Sérgio Conceição foi chamado pelo speaker e os adeptos nas bancadas do Dragão levantaram-se para aplaudir o treinador – que se sagrou campeão com o FC Porto, enquanto jogador, por três vezes (1997, 1998 e 2004). O técnico juntou-se às crianças que formavam a guarda de honra aos jogadores e formou um círculo tal e qual aquele que tinha feito uma meia-hora antes com o plantel. Pedro Proença entregou a taça, Herrera levantou o troféu que todos queriam mas foi rapidamente assaltado pelos colegas de equipa.

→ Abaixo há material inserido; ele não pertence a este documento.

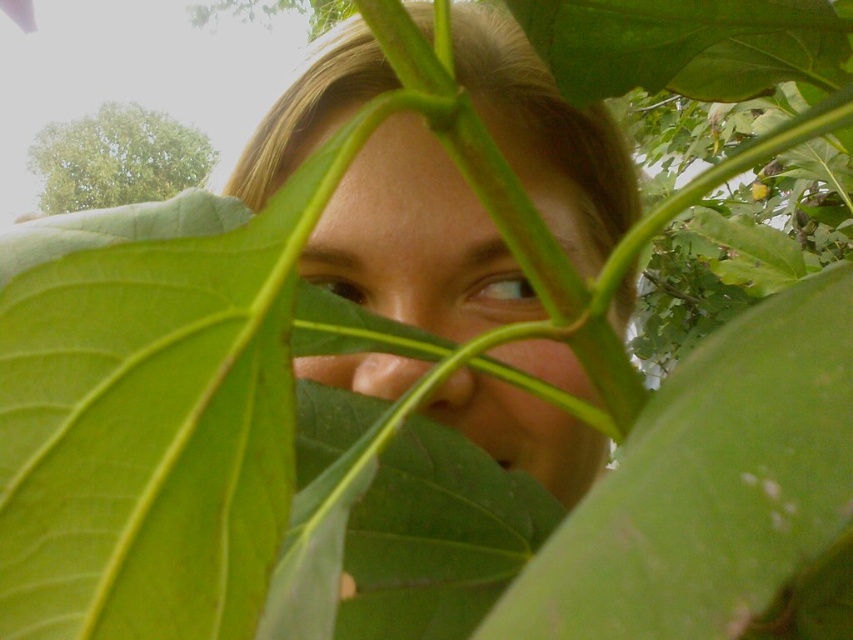 Question: Which object appears farthest from the camera in this image?

Choices:
 (A) green matte leaf at center
 (B) light brown eye at upper center
 (C) brown glossy eye at center

Answer: (C)

Question: Which point is closer to the camera?

Choices:
 (A) light brown eye at upper center
 (B) smooth skin face at center

Answer: (B)

Question: From the image, what is the correct spatial relationship of smooth skin face at center in relation to light brown eye at upper center?

Choices:
 (A) right
 (B) left

Answer: (B)

Question: Based on their relative distances, which object is nearer to the light brown eye at upper center?

Choices:
 (A) green matte leaf at center
 (B) green leafy tree at upper left
 (C) brown glossy eye at center
 (D) green matte leaf at upper center

Answer: (C)

Question: Is green matte leaf at upper center smaller than green leafy tree at upper left?

Choices:
 (A) no
 (B) yes

Answer: (B)

Question: Can you confirm if smooth skin face at center is positioned above light brown eye at upper center?

Choices:
 (A) no
 (B) yes

Answer: (B)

Já com as famílias dentro de campo, incluindo Sara Carbonero, mulher de Iker Casillas, os jogadores multiplicaram-se em festejos, abraços, banhos de bebidas alcoólicas e muitas, muitas fotografias. E era o espanhol, precisamente, o único a permanecer incólume e sem qualquer gota de champanhe. Héctor Herrera subiu ao palanque onde costuma estar Fernando Madureira, o líder dos Super Dragões, e ergueu o troféu de campeão nacional em conjunto com a principal cara das claques azuis e brancas. A festa continuou depois na Alameda do Dragão. E para a semana há mais.